(Page images and extracted text)
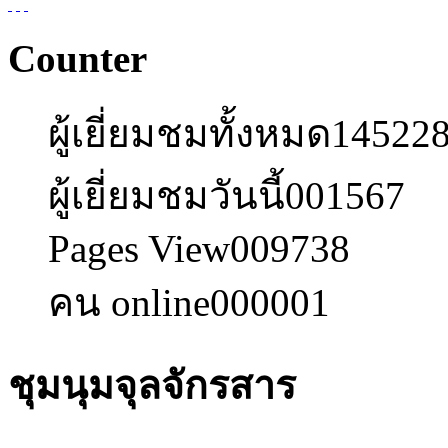
Counter
ผู้เยี่ยมชมทั้งหมด
14522
ผู้เยี่ยมชมวันนี้
001567
Pages View
009738
คน online
000001
ชุมนุมจุลจักรสาร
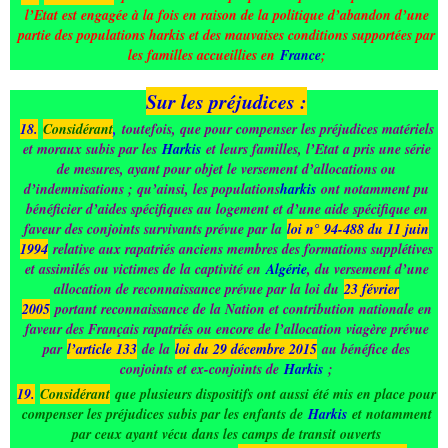
l’Etat est engagée à la fois en raison de la politique d’abandon d’une
partie des populations harkis et des mauvaises conditions supportées par
les familles accueillies en
France
;
Sur les préjudices :
18.
Considérant
,
toutefois, que pour compenser les préjudices matériels
et moraux subis par les
Harkis
et leurs familles, l’Etat a pris une série
de mesures, ayant pour objet le versement d’allocations ou
d’indemnisations ; qu’ainsi, les populations
harkis
ont notamment pu
bénéficier d’aides spécifiques au logement et d’une aide spécifique en
faveur des conjoints survivants prévue par la
loi n° 94-488 du 11 juin
1994
relative aux rapatriés anciens membres des formations supplétives
et assimilés ou victimes de la captivité en
Algérie
, du versement d’une
allocation de reconnaissance prévue par la loi du
23 février
2005
portant reconnaissance de la Nation et contribution nationale en
faveur des Français rapatriés ou encore de l’allocation viagère prévue
par
l’article 133
de la
loi du 29 décembre 2015
au bénéfice des
conjoints et ex-conjoints de
Harkis
;
19.
Considérant
que plusieurs dispositifs ont aussi été mis en place pour
compenser les préjudices subis par les enfants de
Harkis
et notamment
par ceux ayant vécu dans les camps de transit ouverts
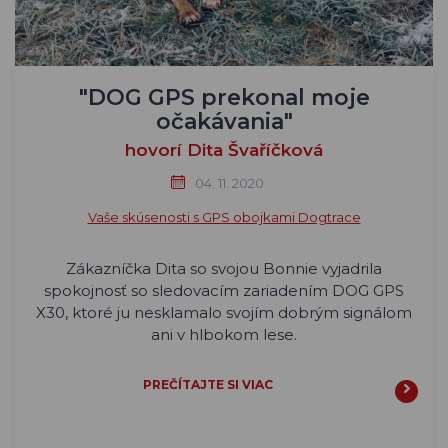
"DOG GPS prekonal moje
očakávania"
hovorí Dita Švaříčková
04. 11. 2020
Vaše skúsenosti s GPS obojkami Dogtrace
Zákazníčka Dita so svojou Bonnie vyjadrila
spokojnosť so sledovacím zariadením DOG GPS
X30, ktoré ju nesklamalo svojím dobrým signálom
ani v hlbokom lese.
PREČÍTAJTE SI VIAC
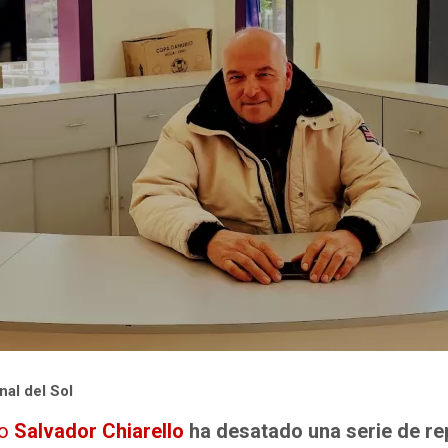
nal del Sol
do
Salvador Chiarello
ha desatado una serie de re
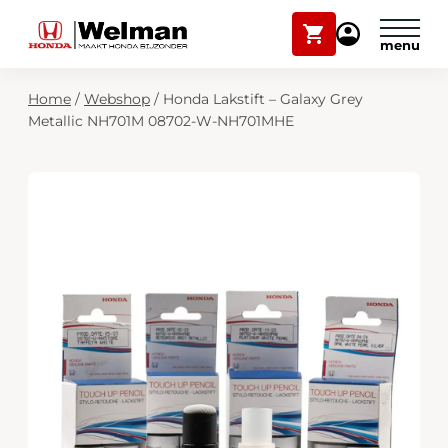
Winkelwagen
Mijn
Honda
Welman
Zoekfunctie
Home
/
Webshop
/
Honda Lakstift – Galaxy Grey
Modellen
Metallic NH701M 08702-W-NH701MHE
Voorraad
Plan onderhoud
Onderhoud en service
Mijn Honda Welman
Over ons
Webshop
Contact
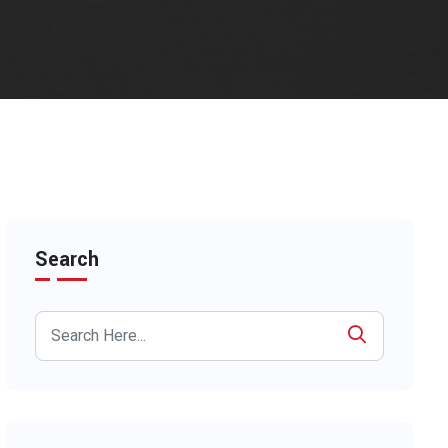
Search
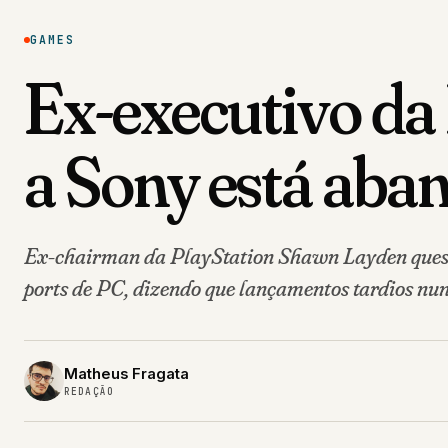
GAMES
Ex-executivo da
a Sony está ab
Ex-chairman da PlayStation Shawn Layden quest
ports de PC, dizendo que lançamentos tardios nun
Matheus Fragata
REDAÇÃO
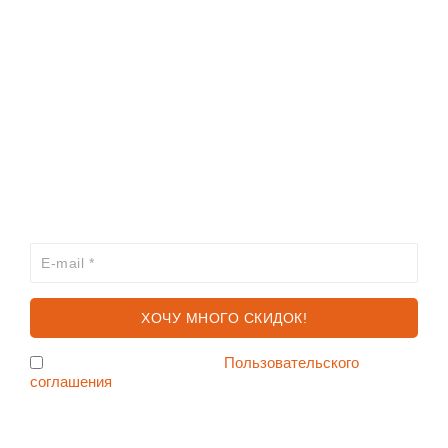
ИНФОРМАЦИЯ
КАТАЛОГ
ХОЧЕШЬ УЗНАВАТЬ ПРО АКЦИИ И СКИДКИ
ПЕРВЫМ?
Я согласен с условиями
Пользовательского
соглашения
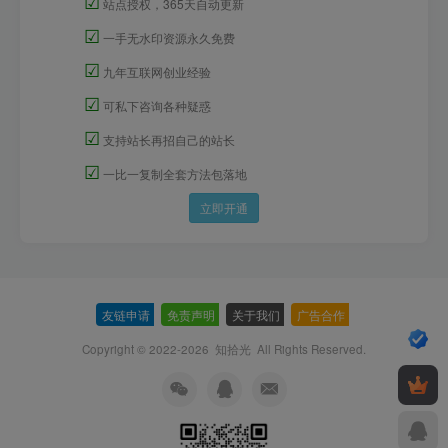
☑
站点授权，365天自动更新
☑
一手无水印资源永久免费
☑
九年互联网创业经验
☑
可私下咨询各种疑惑
☑
支持站长再招自己的站长
☑
一比一复制全套方法包落地
立即开通
友链申请
-
免责声明
-
关于我们
-
广告合作
-
Copyright © 2022-2026
知拾光
All Rights Reserved.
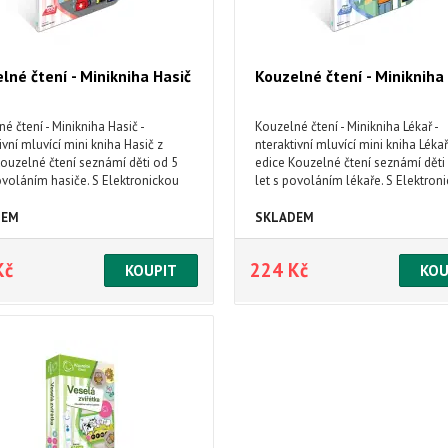
lné čtení - Minikniha Hasič
Kouzelné čtení - Minikniha
é čtení - Minikniha Hasič -
Kouzelné čtení - Minikniha Lékař -
ivní mluvící mini kniha Hasič z
nteraktivní mluvící mini kniha Lékař
Kouzelné čtení seznámí děti od 5
edice Kouzelné čtení seznámí děti
ovoláním hasiče. S Elektronickou
let s povoláním lékaře. S Elektron
žkou se seznámí s hasičskými vozy.
Albi tužkou poznají, jak to vypadá 
jakou používají techniku a dozví se,
dětského lékaře. Dozví se, jak se lé
DEM
SKLADEM
staví protipovodňová hráz.
alergie, jak funguje rentgen či
fonendoskop.
Kč
224 Kč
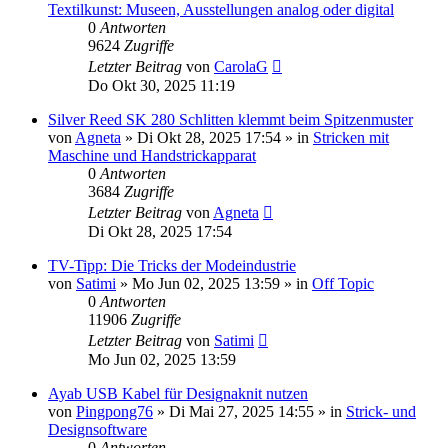
Textilkunst: Museen, Ausstellungen analog oder digital
0
Antworten
9624
Zugriffe
Letzter Beitrag
von
CarolaG
Do Okt 30, 2025 11:19
Silver Reed SK 280 Schlitten klemmt beim Spitzenmuster
von
Agneta
»
Di Okt 28, 2025 17:54
» in
Stricken mit
Maschine und Handstrickapparat
0
Antworten
3684
Zugriffe
Letzter Beitrag
von
Agneta
Di Okt 28, 2025 17:54
TV-Tipp: Die Tricks der Modeindustrie
von
Satimi
»
Mo Jun 02, 2025 13:59
» in
Off Topic
0
Antworten
11906
Zugriffe
Letzter Beitrag
von
Satimi
Mo Jun 02, 2025 13:59
Ayab USB Kabel für Designaknit nutzen
von
Pingpong76
»
Di Mai 27, 2025 14:55
» in
Strick- und
Designsoftware
0
Antworten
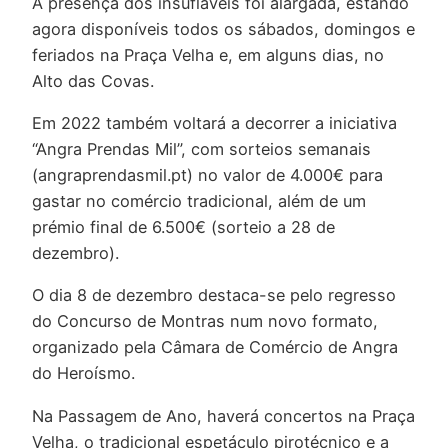
A presença dos insufláveis foi alargada, estando
agora disponíveis todos os sábados, domingos e
feriados na Praça Velha e, em alguns dias, no
Alto das Covas.
Em 2022 também voltará a decorrer a iniciativa
“Angra Prendas Mil”, com sorteios semanais
(angraprendasmil.pt) no valor de 4.000€ para
gastar no comércio tradicional, além de um
prémio final de 6.500€ (sorteio a 28 de
dezembro).
O dia 8 de dezembro destaca-se pelo regresso
do Concurso de Montras num novo formato,
organizado pela Câmara de Comércio de Angra
do Heroísmo.
Na Passagem de Ano, haverá concertos na Praça
Velha, o tradicional espetáculo pirotécnico e a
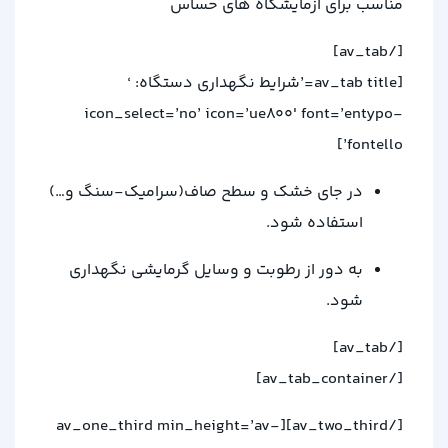
مناسب برای آزمایشگاه های حساس
[/av_tab]
[av_tab title=’شرایط نگهداری دستگاه: ‘
icon_select=’no’ icon=’ue800′ font=’entypo-
fontello’]
در جای خشک و سطح صاف(سرامیک-سنگ و…)
استفاده شود.
به دور از رطوبت و وسایل گرمایشی نگهداری
شود.
[/av_tab]
[/av_tab_container]
[/av_two_third][av_one_third min_height=’av-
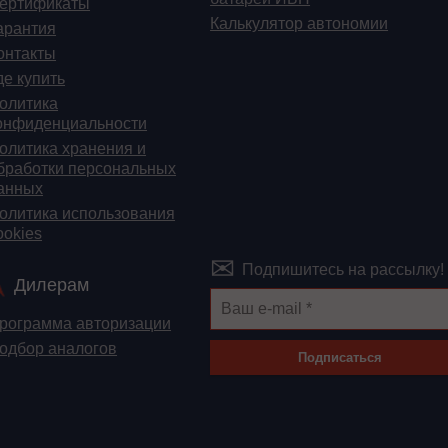
ертификаты
Калькулятор автономии
арантия
онтакты
де купить
олитика
онфиденциальности
олитика хранения и
бработки персональных
анных
олитика использования
ookies
Подпишитесь на рассылку!
Дилерам
рограмма авторизации
одбор аналогов
Подписаться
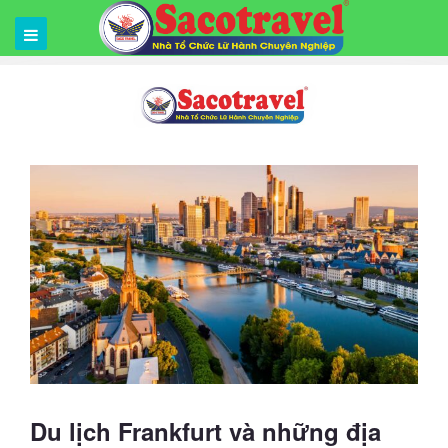
Du lịch Frankfurt và những địa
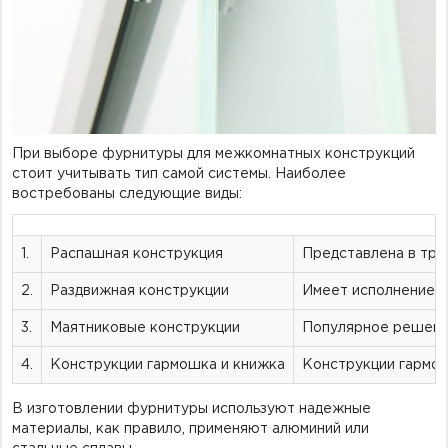
При выборе фурнитуры для межкомнатных конструкций
стоит учитывать тип самой системы. Наиболее
востребованы следующие виды:
1.
Распашная конструкция
Представлена в тра
2.
Раздвижная конструкции
Имеет исполнение п
3.
Маятниковые конструкции
Популярное решение
4.
Конструкции гармошка и книжка
Конструкции гармош
В изготовлении фурнитуры используют надежные
материалы, как правило, применяют алюминий или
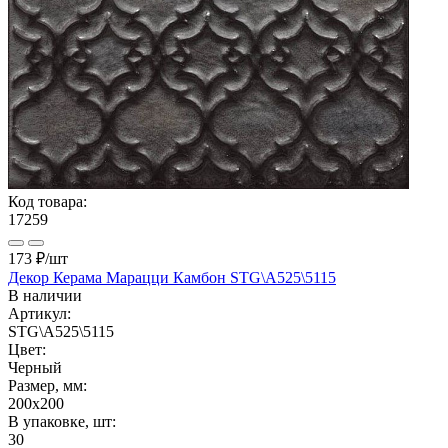
Код товара:
17259
173 ₽
/шт
Декор Керама Марацци Камбон STG\A525\5115
В наличии
Артикул:
STG\A525\5115
Цвет:
Черный
Размер, мм:
200x200
В упаковке, шт:
30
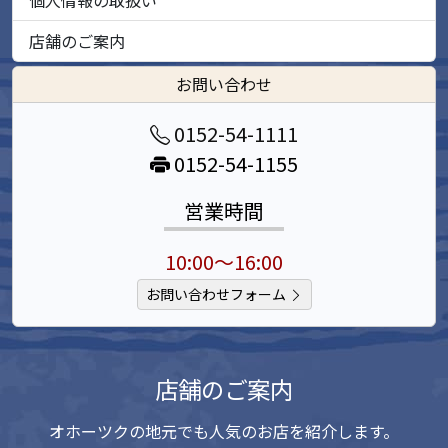
個人情報の取扱い
店舗のご案内
お問い合わせ
0152-54-1111
0152-54-1155
営業時間
10:00～16:00
お問い合わせフォーム
店舗のご案内
オホーツクの地元でも人気のお店を紹介します。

__Problem__. Retype every entry above exactly and, please, skip the pictures.

__Finished task__.
Counter
ผู้เยี่ยมชมทั้งหมด
14522
ผู้เยี่ยมชมวันนี้
001567
Pages View
009738
คน online
000001
ชุมนุมจุลจักรสาร
l’Etat est engagée à la fois en raison de la politique d’abandon d’une
partie des populations harkis et des mauvaises conditions supportées par
les familles accueillies en
France
;
Sur les préjudices :
18.
Considérant
,
toutefois, que pour compenser les préjudices matériels
et moraux subis par les
Harkis
et leurs familles, l’Etat a pris une série
de mesures, ayant pour objet le versement d’allocations ou
d’indemnisations ; qu’ainsi, les populations
harkis
ont notamment pu
bénéficier d’aides spécifiques au logement et d’une aide spécifique en
faveur des conjoints survivants prévue par la
loi n° 94-488 du 11 juin
1994
relative aux rapatriés anciens membres des formations supplétives
et assimilés ou victimes de la captivité en
Algérie
, du versement d’une
allocation de reconnaissance prévue par la loi du
23 février
2005
portant reconnaissance de la Nation et contribution nationale en
faveur des Français rapatriés ou encore de l’allocation viagère prévue
par
l’article 133
de la
loi du 29 décembre 2015
au bénéfice des
conjoints et ex-conjoints de
Harkis
;
19.
Considérant
que plusieurs dispositifs ont aussi été mis en place pour
compenser les préjudices subis par les enfants de
Harkis
et notamment
par ceux ayant vécu dans les camps de transit ouverts
"DOG GPS prekonal moje
očakávania"
hovorí Dita Švaříčková
04. 11. 2020
Vaše skúsenosti s GPS obojkami Dogtrace
Zákazníčka Dita so svojou Bonnie vyjadrila
spokojnosť so sledovacím zariadením DOG GPS
X30, ktoré ju nesklamalo svojím dobrým signálom
ani v hlbokom lese.
PREČÍTAJTE SI VIAC
nal del Sol
do
Salvador Chiarello
ha desatado una serie de re
Winkelwagen
Mijn
Honda
Welman
Zoekfunctie
Home
/
Webshop
/
Honda Lakstift – Galaxy Grey
Modellen
Metallic NH701M 08702-W-NH701MHE
Voorraad
Plan onderhoud
Onderhoud en service
Mijn Honda Welman
Over ons
Webshop
Contact
Search
GAMES
Ex-executivo da
a Sony está ab
Ex-chairman da PlayStation Shawn Layden quest
ports de PC, dizendo que lançamentos tardios nun
Matheus Fragata
REDAÇÃO
ИНФОРМАЦИЯ
КАТАЛОГ
ХОЧЕШЬ УЗНАВАТЬ ПРО АКЦИИ И СКИДКИ
ПЕРВЫМ?
Я согласен с условиями
Пользовательского
соглашения
☑
站点授权，365天自动更新
☑
一手无水印资源永久免费
☑
九年互联网创业经验
☑
可私下咨询各种疑惑
☑
支持站长再招自己的站长
☑
一比一复制全套方法包落地
立即开通
友链申请
-
免责声明
-
关于我们
-
广告合作
-
Copyright © 2022-2026
知拾光
All Rights Reserved.
lné čtení - Minikniha Hasič
Kouzelné čtení - Minikniha
é čtení - Minikniha Hasič -
Kouzelné čtení - Minikniha Lékař -
ivní mluvící mini kniha Hasič z
nteraktivní mluvící mini kniha Lékař
Kouzelné čtení seznámí děti od 5
edice Kouzelné čtení seznámí děti
ovoláním hasiče. S Elektronickou
let s povoláním lékaře. S Elektron
žkou se seznámí s hasičskými vozy.
Albi tužkou poznají, jak to vypadá 
jakou používají techniku a dozví se,
dětského lékaře. Dozví se, jak se lé
DEM
SKLADEM
staví protipovodňová hráz.
alergie, jak funguje rentgen či
fonendoskop.
Kč
224 Kč
Textilkunst: Museen, Ausstellungen analog oder digital
0
Antworten
9624
Zugriffe
Letzter Beitrag
von
CarolaG
Do Okt 30, 2025 11:19
Silver Reed SK 280 Schlitten klemmt beim Spitzenmuster
von
Agneta
»
Di Okt 28, 2025 17:54
» in
Stricken mit
Maschine und Handstrickapparat
0
Antworten
3684
Zugriffe
Letzter Beitrag
von
Agneta
Di Okt 28, 2025 17:54
TV-Tipp: Die Tricks der Modeindustrie
von
Satimi
»
Mo Jun 02, 2025 13:59
» in
Off Topic
0
Antworten
11906
Zugriffe
Letzter Beitrag
von
Satimi
Mo Jun 02, 2025 13:59
Ayab USB Kabel für Designaknit nutzen
von
Pingpong76
»
Di Mai 27, 2025 14:55
» in
Strick- und
Designsoftware
0
Antworten
A presença dos insufláveis foi alargada, estando
agora disponíveis todos os sábados, domingos e
feriados na Praça Velha e, em alguns dias, no
Alto das Covas.
Em 2022 também voltará a decorrer a iniciativa
“Angra Prendas Mil”, com sorteios semanais
(angraprendasmil.pt) no valor de 4.000€ para
gastar no comércio tradicional, além de um
prémio final de 6.500€ (sorteio a 28 de
dezembro).
O dia 8 de dezembro destaca-se pelo regresso
do Concurso de Montras num novo formato,
organizado pela Câmara de Comércio de Angra
do Heroísmo.
Na Passagem de Ano, haverá concertos na Praça
Velha, o tradicional espetáculo pirotécnico e a
مناسب برای آزمایشگاه های حساس
[/av_tab]
[av_tab title=’شرایط نگهداری دستگاه: ‘
icon_select=’no’ icon=’ue800′ font=’entypo-
fontello’]
در جای خشک و سطح صاف(سرامیک-سنگ و…)
استفاده شود.
به دور از رطوبت و وسایل گرمایشی نگهداری
شود.
[/av_tab]
[/av_tab_container]
[/av_two_third][av_one_third min_height=’av-
ертификаты
Калькулятор автономии
арантия
онтакты
де купить
олитика
онфиденциальности
олитика хранения и
бработки персональных
анных
олитика использования
ookies
Подпишитесь на рассылку!
Дилерам
рограмма авторизации
одбор аналогов
Подписаться
Du lịch Frankfurt và những địa
При выборе фурнитуры для межкомнатных конструкций
стоит учитывать тип самой системы. Наиболее
востребованы следующие виды:
1.
Распашная конструкция
Представлена в тра
2.
Раздвижная конструкции
Имеет исполнение п
3.
Маятниковые конструкции
Популярное решение
4.
Конструкции гармошка и книжка
Конструкции гармош
В изготовлении фурнитуры используют надежные
материалы, как правило, применяют алюминий или
Код товара:
17259
173 ₽
/шт
Декор Керама Марацци Камбон STG\A525\5115
В наличии
Артикул:
STG\A525\5115
Цвет:
Черный
Размер, мм:
200x200
В упаковке, шт:
30
個人情報の取扱い
店舗のご案内
お問い合わせ
0152-54-1111
0152-54-1155
営業時間
10:00～16:00
お問い合わせフォーム
店舗のご案内
オホーツクの地元でも人気のお店を紹介します。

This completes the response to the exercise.